Question

1. Design your forward and reverse primers, following the guidelines.
   1. Primer length 15-30 nucleotides

Answer 1

F.P-5'-ATTACGCCAAGCTTGGTACCG-3'

R.P-5'-ACAGCAGGGACAGGAGAAGC-3'

F.P= Number of A=5 , T=5, G=5 , C= 6

Tm of F.P= 4 * (5+6) + 2 * (5+5)= 44 + 20 = 64 C

R.P= Number of A=8 , T=0, G=8 , C= 4

Tm of R.P= 4 * (8+4) + 2 * (8+0)= 48 + 16 = 64 C

F.P Primer length= 21 nts

R.P Primer length= 20 nts

GC content in F.P= 52%

GC content in R.P= 61%

Thermal cycling for PCR

Initial denaturation= 98 C = 3min

Denaturation= 98 C= 40sec (30X)

Annealing= 59 C = 30sec (30X)

Extension= 72 C= 45sec (30X)

Final extension= 72 C = 10min

Hold= 4 C = infinite time

Denaturation is the process of making dsDNA to single stranded, so we require high temprature that breakdown hydrogen bonds but not phosphodiester bonds. So normally we keep this temperature between 95C to 99 C.

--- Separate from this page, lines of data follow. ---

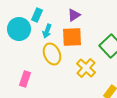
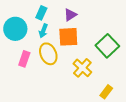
cyan rectangle: (37, 15) -> (41, 13), moved
pink rectangle: (25, 79) -> (24, 59), moved

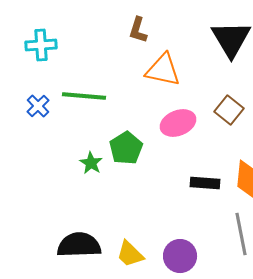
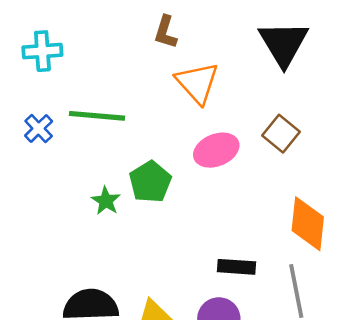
orange triangle: (163, 70) -> (197, 83), turned 36
black rectangle: (205, 183) -> (237, 267), moved

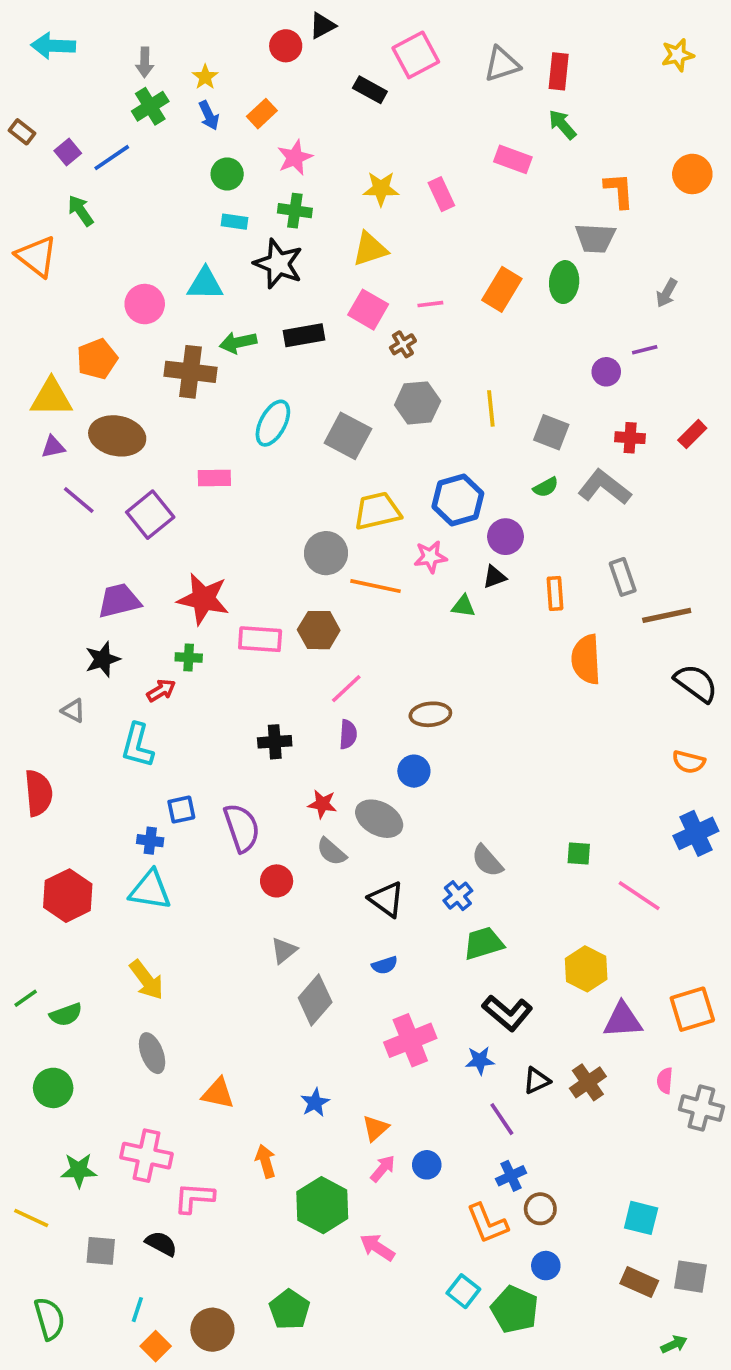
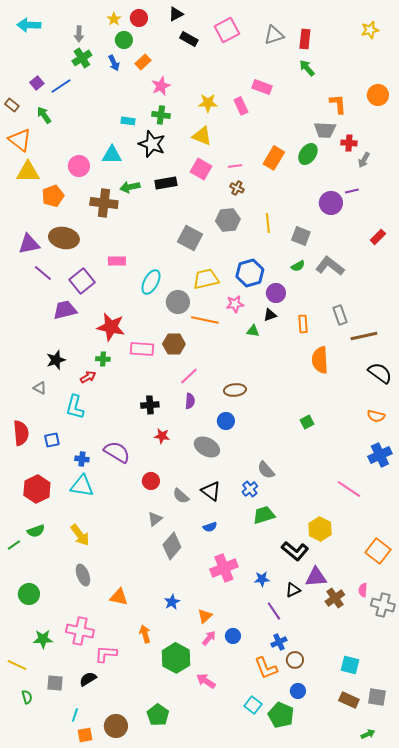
red circle: (286, 46) -> (139, 18), moved
yellow star: (205, 77) -> (114, 19), moved
black rectangle: (370, 90) -> (189, 39), moved
brown rectangle: (22, 132) -> (12, 105), moved
pink rectangle: (513, 159) -> (262, 87), moved
green circle: (227, 174) -> (124, 40), moved
yellow triangle: (370, 249) -> (202, 136), turned 40
green ellipse: (564, 282) -> (308, 154), turned 30
brown cross: (403, 344) -> (237, 188), moved, turned -32
purple circle: (606, 372) -> (331, 203), size x1.5
yellow triangle: (51, 397) -> (28, 172), moved
cyan ellipse: (273, 423) -> (151, 282), moved
red cross: (630, 438) -> (349, 143), moved
purple triangle: (53, 447) -> (29, 244), size x1.6
purple trapezoid: (119, 601) -> (65, 310), moved
red star: (322, 804) -> (162, 436), moved
blue square: (181, 810) -> (52, 440), moved
purple semicircle: (242, 828) -> (117, 452), moved, turned -40
gray semicircle: (332, 852) -> (181, 496), moved
green square: (579, 853) -> (307, 422), moved, turned -32
orange square: (692, 1009) -> (378, 551), turned -35
black L-shape: (507, 1013) -> (295, 551), moved
green semicircle: (66, 1015) -> (36, 531), moved
purple triangle: (623, 1020) -> (316, 577), moved
brown cross: (588, 1082) -> (335, 598), moved
black semicircle: (161, 1244) -> (88, 679), turned -60
green semicircle: (49, 1319) -> (27, 697), moved, size x0.6
orange square: (156, 1346) -> (85, 735), turned 35

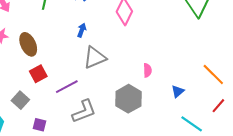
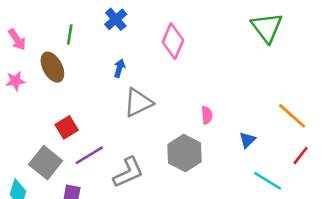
brown ellipse: (28, 44) -> (52, 67), moved
purple line: (67, 87) -> (89, 155), moved
gray square: (20, 100) -> (46, 163), size x1.4

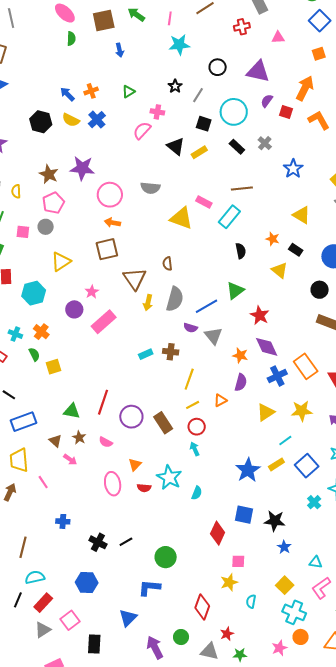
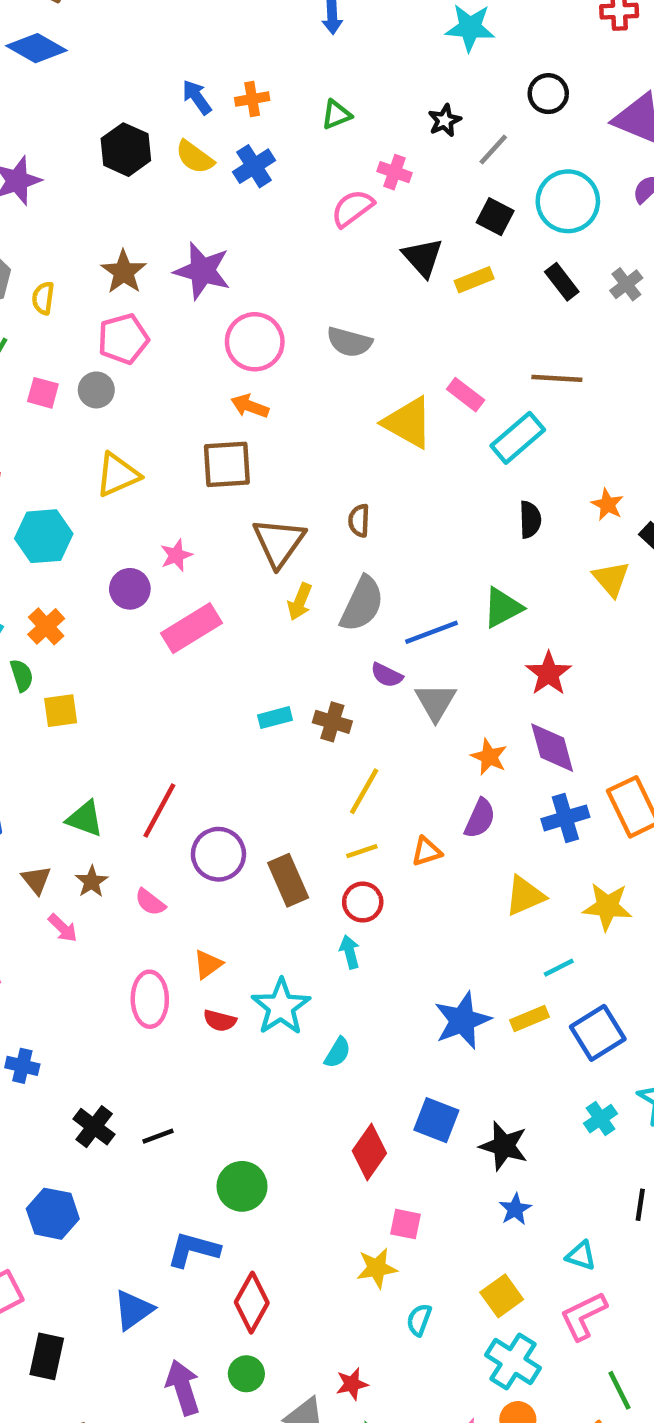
red diamond: (202, 607) -> (252, 1303), moved

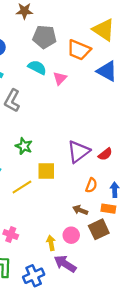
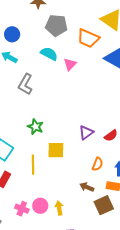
purple triangle: (78, 152) -> (86, 133), size x0.7
yellow line: (22, 187) -> (33, 165), turned -60
pink circle: (71, 235) -> (40, 206), moved
yellow arrow: (51, 243) -> (59, 208), moved

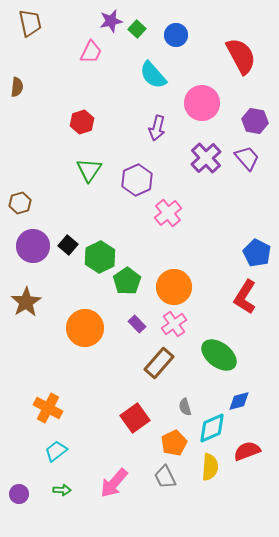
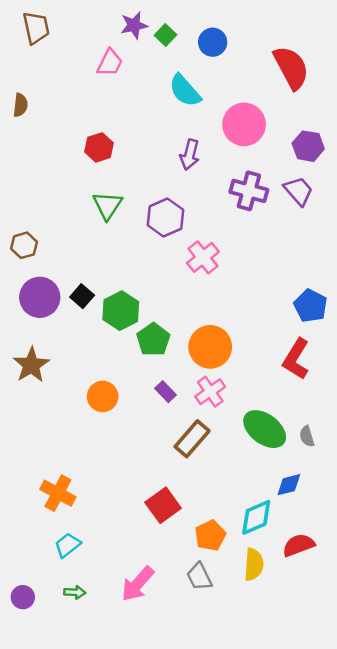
purple cross: (206, 158) -> (249, 191), turned -32
orange circle: (85, 328) -> (103, 396), size x0.7
gray semicircle: (185, 407) -> (307, 436), moved

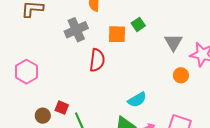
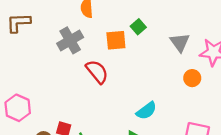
red semicircle: (97, 60) -> (97, 72), turned -40
pink hexagon: (26, 72) -> (18, 108), moved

Extension temprature depends on the optimum temparature of DNA polymerase enzyme. For e.g Taq polymerase have optimum activity at 72 C so extension tempratue we will keep 72 C.

Annealing temprature we always keep 5C less than Tm of the primer to get anneales at target site.

After using above set of primer, you will get 301 bp of amplicon of above given sequence which you can visualize on the gel.